O Paris Saint Germain foi comprado em 2011 por um grupo do Catar, denominado QIA – Qatar Investment Authority – , tendo como presidente Nasser Al-Khelaifi, que desde que assumiu o comando do clube francês fez questão de deixar claro que não mediria esforços para que seu clube tornasse um dos maiores do mundo. Para isso, abriu os cofres, a fim de montar um elenco repleto de jogadores badalados. Em cinco anos de gestão, Nasser Al-Khelaifi investiu 558,55 milhões de euros na contratação de atletas como Zlatan Ibrahimovic, Angel Dí Maria, Lucas, Edinson Cavani, Ezequiel Lavezzi, Thiago Silva, David Luiz e Pastore. A ganância por reforços é tanta que o clube foi punido por infringir o ‘fair play financeiro', isto é, os clubes são permitidos a gastarem, no máximo, 45 milhões de euros acima do valor total arrecadado.
Alguns argumentos podem ser usados para explicar o insucesso do Paris Saint Germain. O primeiro deles – e mais fácil de ser refutado – é o choque de egos entre os jogadores. Neste caso, é conhecida a rixa entre Ibrahimovic e Cavani. O uruguaio, inclusive, passou a atuar pelas pontas, já que, a princípio, o sueco é o titular absoluto dentro da área. Um segundo fator diz respeito à composição de um elenco vitorioso. Não é necessário que um time seja formado exclusivamente por craques para que seja campeão. A prova mais concreta disto é a disputa pelo título do campeonato inglês, no qual o Leicester City, com uma receita enxuta e jogadores desconhecidos, está prestes a erguer a taça. Por fim, o PSG foi eliminado quatro vezes seguidas nas quartas de final da Liga dos Campeões. O clube francês caiu duas vezes diante do Barcelona, nas temporadas 2012/13 e 2014/15, uma vez para o Chelsea, em 2013/14, e desta vez para o Manchester City. Nas quatro ocasiões, o adversário tinha uma camisa de peso e a classificação ficou por detalhes.
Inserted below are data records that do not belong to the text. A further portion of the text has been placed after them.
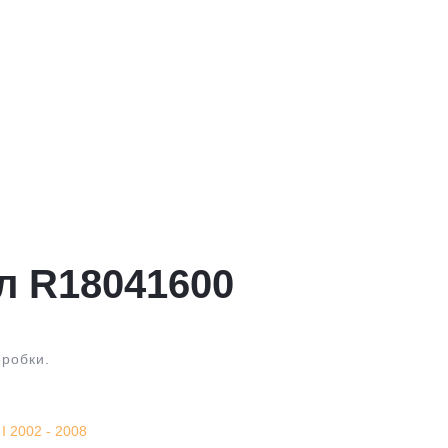
л R18041600
оробки.
 2002 - 2008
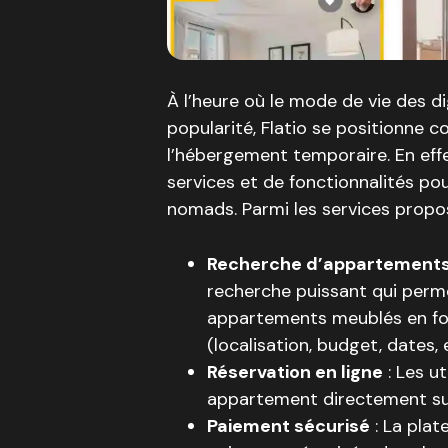
À l’heure où le mode de vie des 
popularité, Flatio se positionne
l’hébergement temporaire. En eff
services et de fonctionnalités po
nomads. Parmi les services propos
Recherche d’appartement
recherche puissant qui perme
appartements meublés en fon
(localisation, budget, dates, e
Réservation en ligne
: Les u
appartement directement sur 
Paiement sécurisé
: La pla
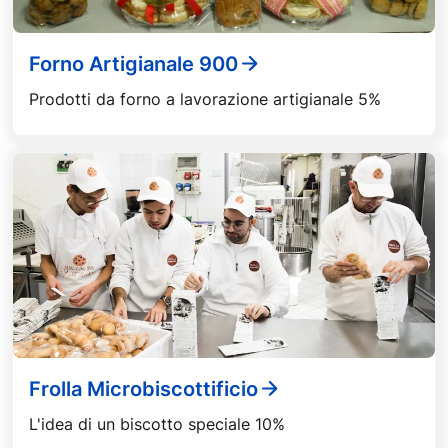
Forno Artigianale 900
Prodotti da forno a lavorazione artigianale 5%
Frolla Microbiscottificio
L'idea di un biscotto speciale 10%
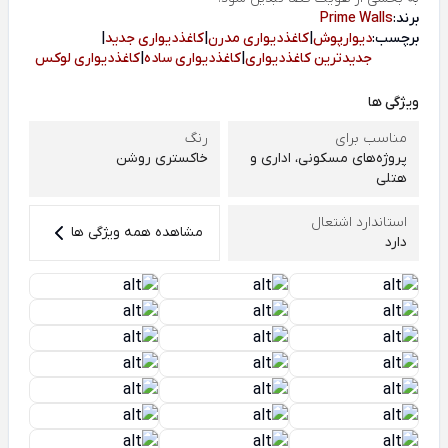
برند:
Prime Walls
برچسب:
دیوارپوش
|
کاغذدیواری مدرن
|
کاغذدیواری جدید
|
جدیدترین کاغذدیواری
|
کاغذدیواری ساده
|
کاغذدیواری لوکس
ویژگی ها
مناسب برای
رنگ
پروژه‌های مسکونی، اداری و
خاکستری روشن
هتلی
استاندارد اشتعال
مشاهده همه ویژگی ها
دارد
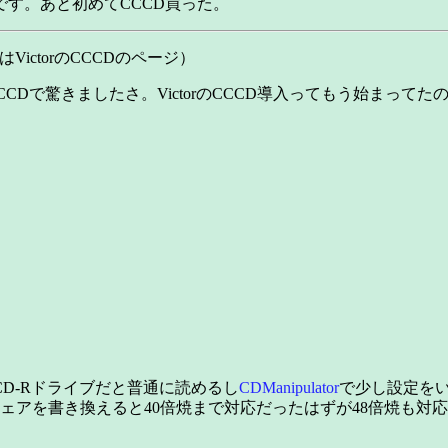
す。あと初めてCCCD買った。
VictorのCCCDのページ）
らCCCDで驚きましたさ。VictorのCCCD導入ってもう始まっ
D-Rドライブだと普通に読めるし
CDManipulator
で少し設定を
ファームウェアを書き換えると40倍焼まで対応だったはずが48倍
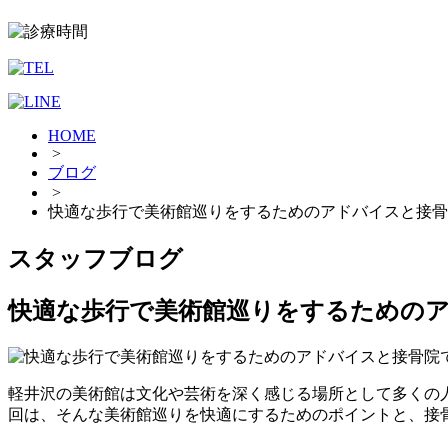
HOME
>
ブログ
>
快適な歩行で美術館巡りをするためのアドバイスと接骨
スタッフブログ
快適な歩行で美術館巡りをするための
軽井沢の美術館は文化や芸術を深く感じる場所として多くの
回は、そんな美術館巡りを快適にするためのポイントと、接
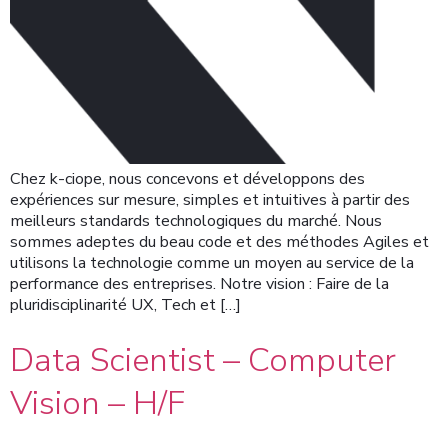
Chez k-ciope, nous concevons et développons des
expériences sur mesure, simples et intuitives à partir des
meilleurs standards technologiques du marché. Nous
sommes adeptes du beau code et des méthodes Agiles et
utilisons la technologie comme un moyen au service de la
performance des entreprises. Notre vision : Faire de la
pluridisciplinarité UX, Tech et […]
Data Scientist – Computer
Vision – H/F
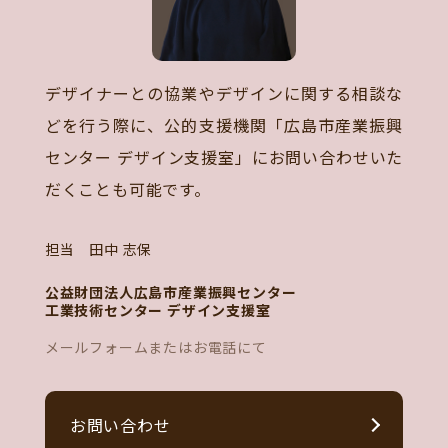
デザイナーとの協業やデザインに関する相談な
どを行う際に、公的支援機関「広島市産業振興
センター デザイン支援室」にお問い合わせいた
だくことも可能です。
担当 田中 志保
公益財団法人広島市産業振興センター
工業技術センター デザイン支援室
メールフォームまたはお電話にて
お問い合わせ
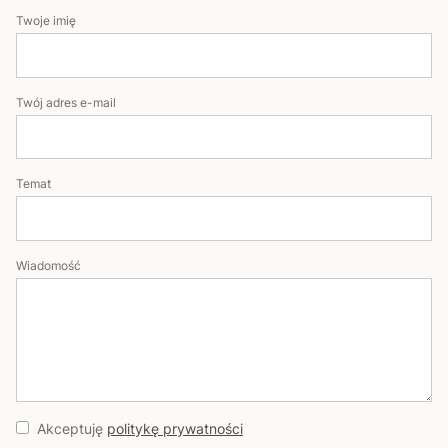
Twoje imię
Twój adres e-mail
Temat
Wiadomość
Akceptuję
politykę prywatności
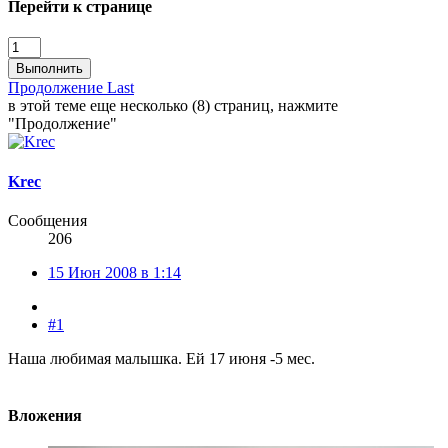
Перейти к странице
Выполнить
Продолжение
Last
в этой теме еще несколько (8) страниц, нажмите
"Продолжение"
Krec
Сообщения
206
15 Июн 2008 в 1:14
#1
Наша любимая малышка. Ей 17 июня -5 мес.
Вложения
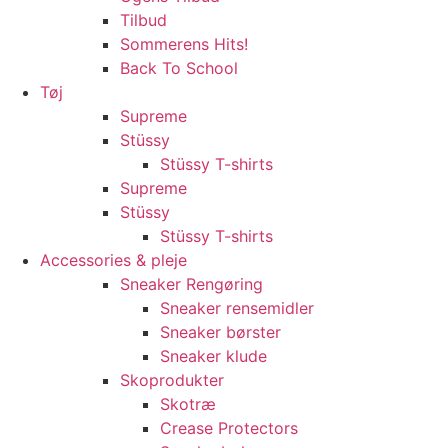
Tilbud
Sommerens Hits!
Back To School
Tøj
Supreme
Stüssy
Stüssy T-shirts
Supreme
Stüssy
Stüssy T-shirts
Accessories & pleje
Sneaker Rengøring
Sneaker rensemidler
Sneaker børster
Sneaker klude
Skoprodukter
Skotræ
Crease Protectors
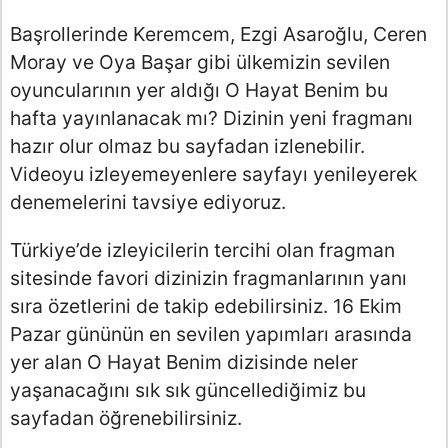
Başrollerinde Keremcem, Ezgi Asaroğlu, Ceren
Moray ve Oya Başar gibi ülkemizin sevilen
oyuncularının yer aldığı O Hayat Benim bu
hafta yayınlanacak mı? Dizinin yeni fragmanı
hazır olur olmaz bu sayfadan izlenebilir.
Videoyu izleyemeyenlere sayfayı yenileyerek
denemelerini tavsiye ediyoruz.
Türkiye’de izleyicilerin tercihi olan fragman
sitesinde favori dizinizin fragmanlarının yanı
sıra özetlerini de takip edebilirsiniz. 16 Ekim
Pazar gününün en sevilen yapımları arasında
yer alan O Hayat Benim dizisinde neler
yaşanacağını sık sık güncellediğimiz bu
sayfadan öğrenebilirsiniz.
No futebol não há time copeiro, mas sim vencedores e vencidos. Nesta semana, o Paris Saint Germain foi eliminado pelo Manchester City, em um duelo que possivelmente sacramentará o fim de um ciclo do clube francês: Maxwell, Thiago Motta e Ibrahimovic dificilmente ficarão e a permanência do treinador Laurent Blanc já é questionada.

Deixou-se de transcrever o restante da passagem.